A word-for-word copy of the records is needed, with every picture left out.

[Stored items]
═══

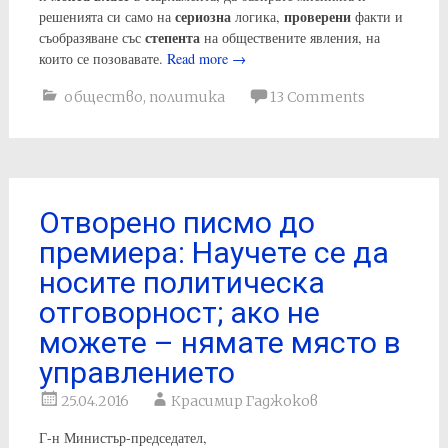
сериозна
проверени
решенията си само на
логика,
факти и
степента
съобразяване със
на обществените явления, на
които се позовавате.
Read more
→
общество
,
политика
13 Comments
Отворено писмо до
премиера: Научете се да
носите политическа
отговорност; ако не
можете – нямате място в
управлението
25.04.2016
Красимир Гаджоков
Г-н Министър-председател,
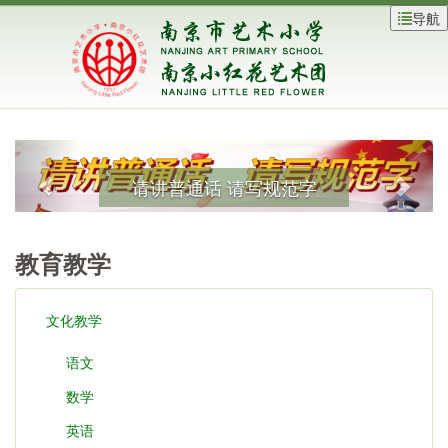
导航
八礼四仪
教育教学
文化教学
语文
数学
英语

═══

▶ Exercise response:
сериозна
проверени
решенията си само на
логика,
факти и
степента
съобразяване със
на обществените явления, на
които се позовавате.
Read more
→
общество
,
политика
13 Comments
Отворено писмо до
премиера: Научете се да
носите политическа
отговорност; ако не
можете – нямате място в
управлението
25.04.2016
Красимир Гаджоков
Г-н Министър-председател,
导航
八礼四仪
教育教学
文化教学
语文
数学
英语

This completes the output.